Need proper handling for invalid character for CDATA field #138

Open firodj opened 2 years ago

When output tests contains colored output log that may include escape character (0x1b) on test output report, the escape character is not treated well by encoding/xml package for CDATA section, so it will generate invalid XML document (as spec), that may result the test report being unreadable by the CI (in my case GitLab CI).

Related issue: https://github.com/golang/go/issues/53728

Thanks. It sounds like we should at least strip the invalid characters from the CDATA section. However, since ANSI escape sequences also contain regular characters we'd probably want to strip the entire ANSI sequence rather than just the (invalid) control characters.

I just ran into the same issue with Jenkins junit parser:

org.dom4j.DocumentException: Error on line 5 of document  : An invalid XML character (Unicode: 0x1b) was found in the CDATA section.

Same here, I've tried to update to v2 https://github.com/stackrox/stackrox/pull/2586 and prow does not parse XML as it's not valid.

error on line 2291 at column 25: Input is not proper UTF-8, indicate encoding !
Bytes: 0x00 0x63 0x32 0x68

@janisz Where do these invalid bytes come from, this doesn't look like an ansi escape character. Any concerns if they are just dropped completely from the output?

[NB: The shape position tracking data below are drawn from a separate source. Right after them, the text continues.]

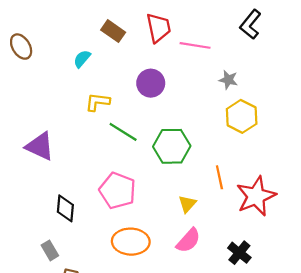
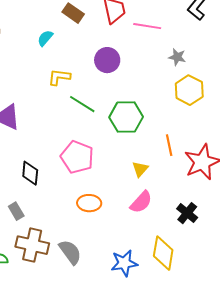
orange ellipse: (131, 242) -> (89, 203), size x0.7

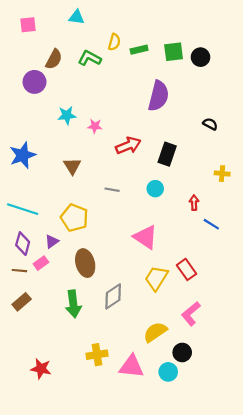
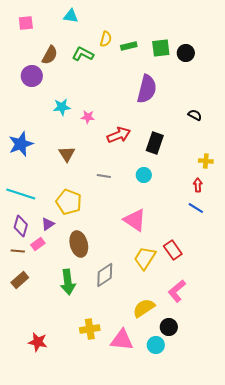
red arrow: (194, 203) -> (198, 185), moved

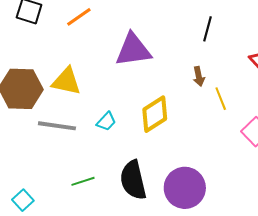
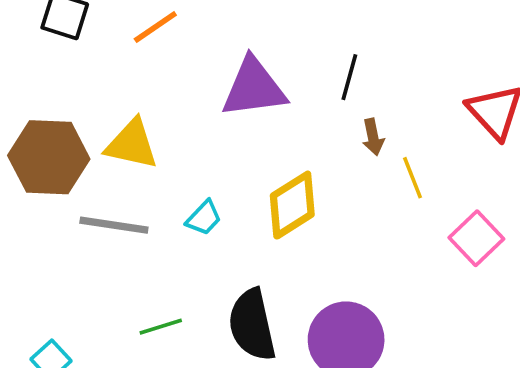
black line: (207, 29) -> (349, 77), moved

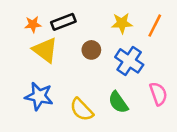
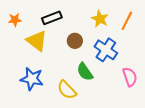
yellow star: (122, 23) -> (100, 19), turned 30
orange star: (33, 24) -> (15, 20), moved
green semicircle: (118, 102) -> (85, 72), moved

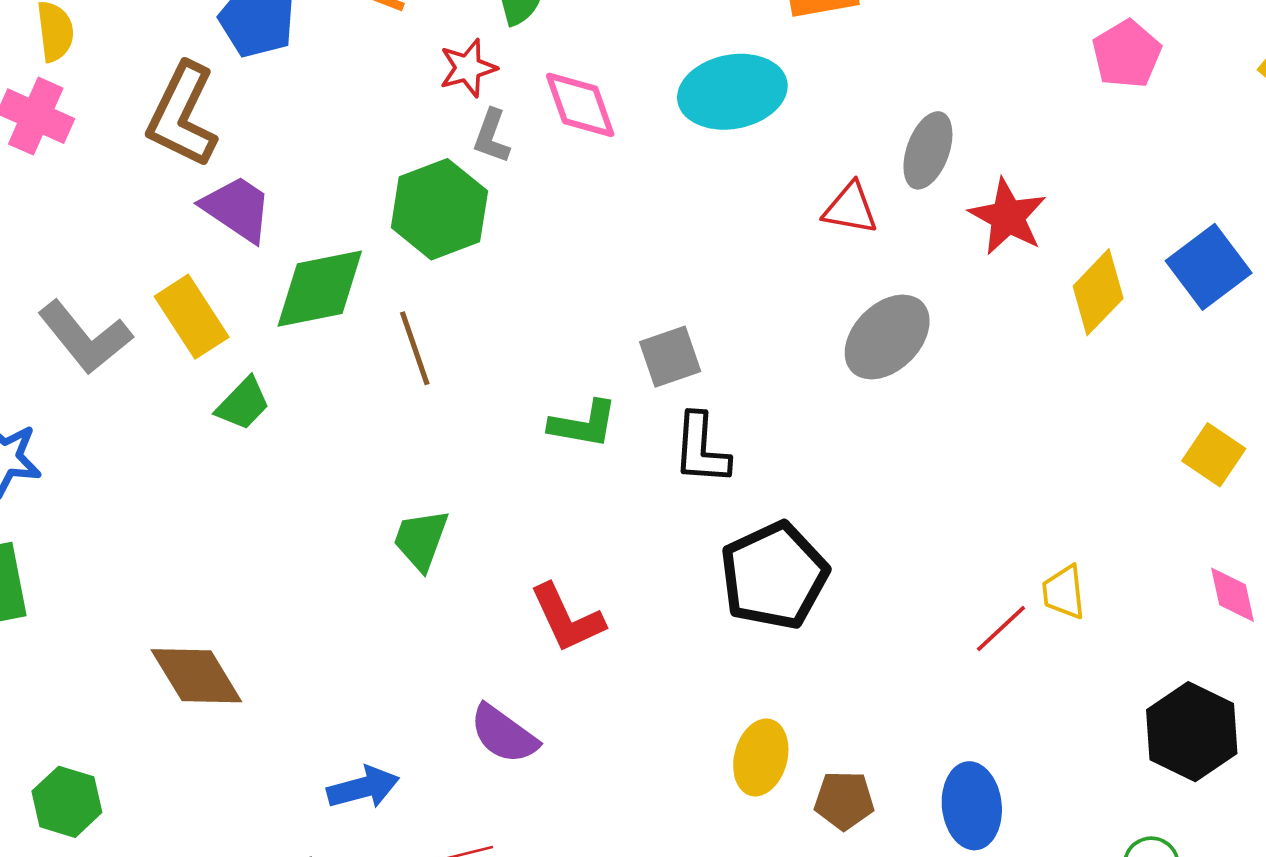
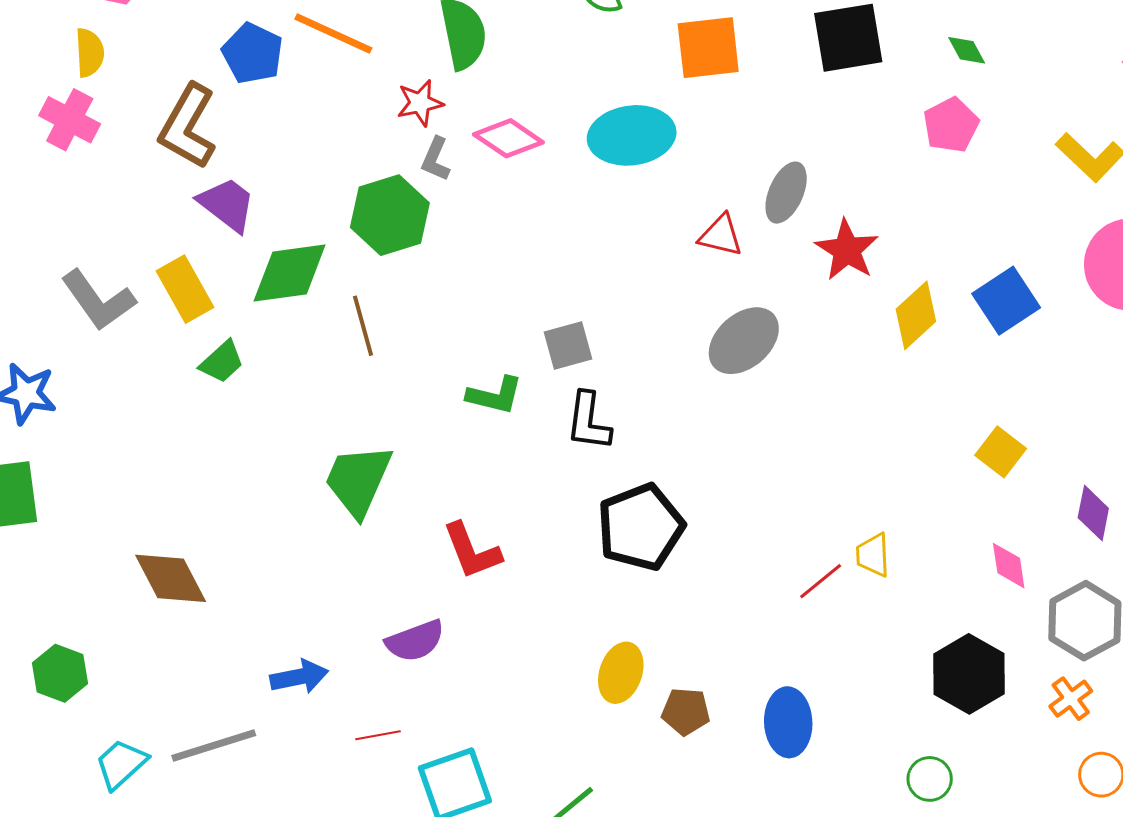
pink diamond: (580, 105) -> (508, 138), turned -40
green trapezoid: (421, 540) -> (358, 480), size x1.5
purple semicircle: (504, 734) -> (415, 641), turned -60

This bytes came from key that is logged. Key is generated as prefix + separator + id where separator is []byte("\x00") which is a control character. I found a workaround of this and print the key with %q instead of %s. From my perspective it's save to ignore them or escape. https://github.com/stackrox/stackrox/blob/1c51bfebc23b2748bc103a583b5460611dfcad53/pkg/dbhelper/db.go#L10

Minimal example:

package main

import "testing"

func TestEscape(_ *testing.T) {
    println("Test '\x00'")
}

 $ go test ./... -v  2>&1 | go-junit-report -set-exit-code | file -bi -
+ Actual  : application/octet-stream; charset=binary
- Expected: text/xml; charset=us-ascii

Created a PR to drop control characters from output https://github.com/jstemmer/go-junit-report/pull/140

Leaving this issue open for now, because it would be nice if we could also detect ANSI escape sequences and remove them from the output.

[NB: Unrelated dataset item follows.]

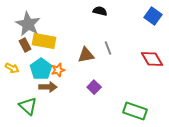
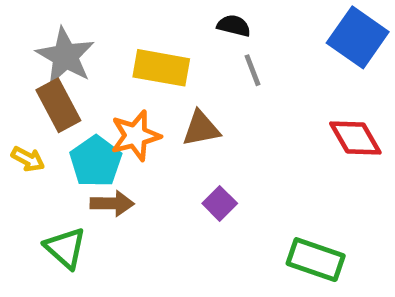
blue square: (153, 16) -> (358, 37), size x1.4
yellow rectangle: (44, 41) -> (161, 68), moved
brown rectangle: (25, 45) -> (58, 105), size x1.5
gray line: (108, 48) -> (252, 70), moved
orange star: (58, 70) -> (136, 136), moved, size x1.5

@jstemmer is #162 sufficient?

I have run into a similar problem when trying out the newer v2 tool with my GitLab CI pipelines. Before this update the tool was working very well, attempting to run with it today caused GitLab to show: With the error text listed as: JUnit XML parsing failed: 4106:21: FATAL: CData section not finished 2023/07/20 10:27:5 Looking in the junit-report.xml file that was generated and that is being complained about I find the following lines:

    <testsuite name="gitlab.company.com/some/paths/gomodule" tests="72" failures="0" errors="0" id="82" hostname="runner-bvfrfxhz-project-185-concurrent-0rd9jq" time="0.550" timestamp="2023-07-20T10:29:44Z">
        <testcase name="Test_Buffer_Is_Full" classname="gitlab.company.com/some/paths/gomodule" time="0.000"></testcase>
        <testcase name="Test_Buffer_Processing" classname="gitlab.company.com/some/paths/gomodule" time="0.000"></testcase>
        <testcase name="Test_VariablesCanBeRead" classname="gitlab.company.com/some/paths/gomodule" time="0.020">
            <system-out><![CDATA[Calibration [ERROR] precondition not met
Calibration [ERROR] precondition not met
Calibration [ERROR] precondition not met
Calibration [ERROR] precondition not met
properties [WARN] Warning no property file located]]></system-out>
        </testcase>
        <testcase name="Test_ChangeDbPath" classname="gitlab.company.com/some/paths/gomodule" time="0.020"></testcase>
        <testcase name="Test_InvalidPathCannotBeApplied" classname="gitlab.company.com/some/paths/gomodule" time="0.000">
            <system-out><![CDATA[
2023/07/20 10:27:56 [35m/builds/gitlab.company.com/some/paths/gomodule/persistence.go:53
[0m[31m[error] [0mfailed to initialize database, got error unable to open database file: is a directory]]></system-out>
        </testcase>

(company identifying path names altered) It is the second set of CDATA being complained about. As others have said, likely due to the presence of an escape or UNICODE charter.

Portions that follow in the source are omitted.